According to Cameron, Denmark's cooperative system is the best model for overcoming community resistance. "Eighty-five percent of their renewable energy projects are cooperative," she says. "Community ownership is the key. They see it as money in the bank."
The quintessential example is the self-sufficient farming island of Samsø, off the eastern coast of Denmark. Its 4,100 residents have gone fossil-fuel free in just 10 years. The key to its success? Co-ops.
The island's 21 wind turbines, which provide 100 percent of its electricity and also feed the Danish grid, are co-owned by the municipality of Samsø, local farmer-owned co-ops and small shareholders, including locals and mainlanders. The municipality's profits are reinvested in renewable energy projects, while farmers and shareholders are free to keep theirs. The cooperative arrangement provides a steady source of revenue for the whole community and increases acceptance of the turbines. You're unlikely to hear anyone on Samsø complain about the high cost of energy---the higher the better, in fact.
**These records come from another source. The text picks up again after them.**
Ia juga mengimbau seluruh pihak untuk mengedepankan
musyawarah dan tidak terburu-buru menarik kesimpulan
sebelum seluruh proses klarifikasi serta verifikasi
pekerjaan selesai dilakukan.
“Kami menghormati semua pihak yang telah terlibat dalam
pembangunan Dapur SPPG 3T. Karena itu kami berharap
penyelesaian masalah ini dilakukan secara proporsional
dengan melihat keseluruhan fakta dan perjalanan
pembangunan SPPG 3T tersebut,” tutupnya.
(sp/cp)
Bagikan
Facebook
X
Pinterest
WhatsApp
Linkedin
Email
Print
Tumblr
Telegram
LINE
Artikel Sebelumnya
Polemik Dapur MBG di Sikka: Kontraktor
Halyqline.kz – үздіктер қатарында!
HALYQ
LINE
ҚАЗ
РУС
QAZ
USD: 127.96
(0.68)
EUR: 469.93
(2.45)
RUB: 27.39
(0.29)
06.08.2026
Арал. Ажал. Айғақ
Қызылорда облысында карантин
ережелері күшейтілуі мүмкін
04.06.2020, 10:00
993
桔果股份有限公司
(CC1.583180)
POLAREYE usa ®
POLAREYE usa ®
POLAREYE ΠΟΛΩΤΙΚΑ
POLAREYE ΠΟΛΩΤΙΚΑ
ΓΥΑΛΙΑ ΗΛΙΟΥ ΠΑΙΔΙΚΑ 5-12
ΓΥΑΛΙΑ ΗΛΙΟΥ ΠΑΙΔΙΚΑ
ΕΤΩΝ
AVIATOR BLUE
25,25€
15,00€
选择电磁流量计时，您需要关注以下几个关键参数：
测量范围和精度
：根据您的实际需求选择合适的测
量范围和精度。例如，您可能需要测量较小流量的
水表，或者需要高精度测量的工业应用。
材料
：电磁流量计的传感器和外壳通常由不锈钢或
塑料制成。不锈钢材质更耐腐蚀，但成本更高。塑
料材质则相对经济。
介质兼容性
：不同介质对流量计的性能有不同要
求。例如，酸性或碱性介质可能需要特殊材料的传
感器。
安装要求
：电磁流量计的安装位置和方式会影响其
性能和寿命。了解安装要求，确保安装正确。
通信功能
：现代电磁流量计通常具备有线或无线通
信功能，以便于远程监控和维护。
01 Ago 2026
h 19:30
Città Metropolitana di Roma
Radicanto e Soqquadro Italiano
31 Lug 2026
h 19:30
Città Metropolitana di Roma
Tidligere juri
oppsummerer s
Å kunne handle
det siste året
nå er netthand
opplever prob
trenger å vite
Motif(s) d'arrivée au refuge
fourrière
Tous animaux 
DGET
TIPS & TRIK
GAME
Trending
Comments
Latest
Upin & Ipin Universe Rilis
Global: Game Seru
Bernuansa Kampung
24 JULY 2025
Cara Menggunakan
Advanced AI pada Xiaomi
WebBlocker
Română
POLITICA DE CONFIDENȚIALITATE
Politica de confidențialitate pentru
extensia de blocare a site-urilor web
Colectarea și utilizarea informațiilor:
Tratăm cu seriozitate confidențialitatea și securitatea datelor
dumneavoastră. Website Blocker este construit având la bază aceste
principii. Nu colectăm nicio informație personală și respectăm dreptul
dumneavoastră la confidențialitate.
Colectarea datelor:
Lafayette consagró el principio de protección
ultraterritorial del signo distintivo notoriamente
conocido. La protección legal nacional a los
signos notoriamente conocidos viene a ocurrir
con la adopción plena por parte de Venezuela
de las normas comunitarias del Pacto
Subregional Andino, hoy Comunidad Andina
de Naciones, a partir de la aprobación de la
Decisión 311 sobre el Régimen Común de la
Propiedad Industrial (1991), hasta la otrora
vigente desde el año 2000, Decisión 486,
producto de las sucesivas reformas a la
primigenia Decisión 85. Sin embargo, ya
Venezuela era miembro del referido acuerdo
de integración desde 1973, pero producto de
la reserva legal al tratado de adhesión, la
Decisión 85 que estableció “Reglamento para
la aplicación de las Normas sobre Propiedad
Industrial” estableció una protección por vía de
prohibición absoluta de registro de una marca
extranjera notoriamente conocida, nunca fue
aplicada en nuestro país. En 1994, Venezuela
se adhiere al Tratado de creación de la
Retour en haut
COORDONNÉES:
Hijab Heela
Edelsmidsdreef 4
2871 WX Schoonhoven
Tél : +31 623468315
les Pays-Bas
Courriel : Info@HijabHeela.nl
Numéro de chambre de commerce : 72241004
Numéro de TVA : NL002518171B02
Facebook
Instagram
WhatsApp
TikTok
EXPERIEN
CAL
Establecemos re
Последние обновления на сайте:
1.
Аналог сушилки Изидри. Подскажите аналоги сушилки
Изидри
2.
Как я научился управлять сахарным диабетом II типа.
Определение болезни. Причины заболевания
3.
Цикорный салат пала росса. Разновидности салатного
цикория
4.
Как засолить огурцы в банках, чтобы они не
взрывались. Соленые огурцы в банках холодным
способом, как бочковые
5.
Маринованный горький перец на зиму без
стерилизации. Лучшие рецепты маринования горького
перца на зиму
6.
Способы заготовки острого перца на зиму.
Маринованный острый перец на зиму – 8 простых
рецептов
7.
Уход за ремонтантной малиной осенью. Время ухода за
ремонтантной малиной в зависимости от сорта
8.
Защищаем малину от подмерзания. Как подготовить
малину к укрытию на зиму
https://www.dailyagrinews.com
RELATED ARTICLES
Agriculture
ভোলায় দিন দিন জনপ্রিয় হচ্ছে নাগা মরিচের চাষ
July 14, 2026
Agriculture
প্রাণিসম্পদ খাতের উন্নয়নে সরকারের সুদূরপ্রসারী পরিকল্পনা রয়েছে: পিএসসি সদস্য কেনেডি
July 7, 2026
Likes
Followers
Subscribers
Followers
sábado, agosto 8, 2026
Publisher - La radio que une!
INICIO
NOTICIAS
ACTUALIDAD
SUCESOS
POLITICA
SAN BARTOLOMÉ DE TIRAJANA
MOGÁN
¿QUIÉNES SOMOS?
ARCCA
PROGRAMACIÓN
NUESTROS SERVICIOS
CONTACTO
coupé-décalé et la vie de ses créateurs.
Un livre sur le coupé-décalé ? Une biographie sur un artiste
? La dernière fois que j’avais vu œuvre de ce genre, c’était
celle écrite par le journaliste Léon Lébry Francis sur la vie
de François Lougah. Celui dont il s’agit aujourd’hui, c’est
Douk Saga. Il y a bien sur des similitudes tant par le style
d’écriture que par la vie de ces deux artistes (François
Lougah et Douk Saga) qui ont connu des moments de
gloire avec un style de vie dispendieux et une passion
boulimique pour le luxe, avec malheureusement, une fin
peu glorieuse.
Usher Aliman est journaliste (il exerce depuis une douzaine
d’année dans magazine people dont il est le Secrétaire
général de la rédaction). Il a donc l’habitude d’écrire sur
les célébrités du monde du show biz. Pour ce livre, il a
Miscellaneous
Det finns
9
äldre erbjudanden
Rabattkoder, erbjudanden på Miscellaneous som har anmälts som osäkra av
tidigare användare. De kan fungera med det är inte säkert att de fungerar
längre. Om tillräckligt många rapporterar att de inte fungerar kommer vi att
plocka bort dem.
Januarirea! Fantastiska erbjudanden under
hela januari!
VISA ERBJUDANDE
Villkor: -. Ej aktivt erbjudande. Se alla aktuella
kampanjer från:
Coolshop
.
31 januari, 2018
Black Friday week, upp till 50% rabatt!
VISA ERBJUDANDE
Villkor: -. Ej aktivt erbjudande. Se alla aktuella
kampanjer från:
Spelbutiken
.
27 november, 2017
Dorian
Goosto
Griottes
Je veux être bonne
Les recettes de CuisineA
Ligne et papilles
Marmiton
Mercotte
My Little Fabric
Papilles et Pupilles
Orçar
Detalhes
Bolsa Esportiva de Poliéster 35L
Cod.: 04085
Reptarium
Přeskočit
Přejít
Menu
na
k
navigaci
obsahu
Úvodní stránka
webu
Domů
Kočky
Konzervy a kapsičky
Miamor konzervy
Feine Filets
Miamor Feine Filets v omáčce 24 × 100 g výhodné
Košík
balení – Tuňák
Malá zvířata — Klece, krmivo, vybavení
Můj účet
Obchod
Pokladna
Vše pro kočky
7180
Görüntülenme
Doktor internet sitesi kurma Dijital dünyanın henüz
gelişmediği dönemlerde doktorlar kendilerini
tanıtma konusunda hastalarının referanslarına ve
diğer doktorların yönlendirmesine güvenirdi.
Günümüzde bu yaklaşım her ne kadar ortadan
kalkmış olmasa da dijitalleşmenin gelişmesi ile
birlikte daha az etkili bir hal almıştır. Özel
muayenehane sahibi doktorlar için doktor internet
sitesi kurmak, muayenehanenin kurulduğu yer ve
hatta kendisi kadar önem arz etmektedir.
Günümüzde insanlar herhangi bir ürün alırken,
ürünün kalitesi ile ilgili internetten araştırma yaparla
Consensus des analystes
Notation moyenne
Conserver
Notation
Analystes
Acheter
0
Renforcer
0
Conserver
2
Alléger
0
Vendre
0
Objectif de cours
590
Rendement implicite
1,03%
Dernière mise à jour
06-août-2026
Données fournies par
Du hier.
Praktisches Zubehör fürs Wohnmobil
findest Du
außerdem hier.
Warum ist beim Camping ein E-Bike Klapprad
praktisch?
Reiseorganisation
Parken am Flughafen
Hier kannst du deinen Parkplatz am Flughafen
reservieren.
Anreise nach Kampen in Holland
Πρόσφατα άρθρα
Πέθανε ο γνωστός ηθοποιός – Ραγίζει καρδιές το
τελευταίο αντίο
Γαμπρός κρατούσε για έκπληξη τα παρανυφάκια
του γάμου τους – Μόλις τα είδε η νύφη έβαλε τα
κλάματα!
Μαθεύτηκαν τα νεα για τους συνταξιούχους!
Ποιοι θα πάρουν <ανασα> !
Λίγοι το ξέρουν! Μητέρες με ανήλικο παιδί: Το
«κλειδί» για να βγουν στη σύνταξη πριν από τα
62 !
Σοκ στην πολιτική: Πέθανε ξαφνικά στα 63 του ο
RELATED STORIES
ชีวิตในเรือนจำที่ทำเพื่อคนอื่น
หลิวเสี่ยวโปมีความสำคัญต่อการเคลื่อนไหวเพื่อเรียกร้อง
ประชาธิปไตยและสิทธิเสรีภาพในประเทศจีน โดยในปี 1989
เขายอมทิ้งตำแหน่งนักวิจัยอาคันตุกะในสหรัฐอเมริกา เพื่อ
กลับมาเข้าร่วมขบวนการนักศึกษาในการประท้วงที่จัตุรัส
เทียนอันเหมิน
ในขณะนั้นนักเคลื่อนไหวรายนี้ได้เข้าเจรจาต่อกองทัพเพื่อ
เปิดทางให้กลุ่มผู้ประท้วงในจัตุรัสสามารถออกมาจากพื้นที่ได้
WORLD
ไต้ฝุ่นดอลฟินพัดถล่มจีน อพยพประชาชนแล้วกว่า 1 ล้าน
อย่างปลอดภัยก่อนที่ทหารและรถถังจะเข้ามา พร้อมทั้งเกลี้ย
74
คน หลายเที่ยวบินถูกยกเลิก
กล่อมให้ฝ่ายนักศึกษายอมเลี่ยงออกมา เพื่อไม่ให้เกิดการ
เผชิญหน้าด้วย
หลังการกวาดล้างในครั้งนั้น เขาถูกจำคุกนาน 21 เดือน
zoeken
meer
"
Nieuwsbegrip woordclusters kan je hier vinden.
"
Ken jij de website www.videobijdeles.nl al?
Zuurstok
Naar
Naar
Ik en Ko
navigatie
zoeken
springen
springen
That mindset is the polar opposite of the typical attitude here, where politicians get elected placating energy fears by offering subsidized heat and electric, protecting us from the big bad power company.
Imagine if we flipped that trope on its head, got inspired by Samsø and created a co-op model in the Canadian heart of the cooperative movement: Nova Scotia. Imagine wind farms owned by some of the same people who have been fighting them: rural communities, farmers and First Nations' band councils. Imagine municipalities reinvesting wind profits into energy security programs for low income families and energy efficiency programs for everyone. Imagine residents owning wind-shares and putting wind-dividends in their pension plans. Imagine using wind energy where it's generated instead of shipping dirty coal up from Colombia.
Environmentalists argue that green energy is cheaper in the long run. But in the short term, with our grid needing an upgrade, renewables will cost more per unit than we pay now. As the Department of Energy and NSP amble toward our wind energy goals, they will take that concern seriously.
"Their biggest fear is rates going up," Roscoe says. "But by doing nothing they are ensuring rates will go up. The status quo will give the worst possible cost to consumers. It's basic economics: the cost of fossil fuels are going to go up as supply goes down."
Price does matter, especially for people walking a fine budget line and choosing between heat or canned beans in the dead of winter. As Matt Lumley, another communications officer at the Department of Energy, puts it, "Cost goes up and it's hard for low-income people and the businesses that employ Nova Scotians."
True. Unless of course they belong to a community that owns a little wind farm, or work for a company selling power into a better, greener grid.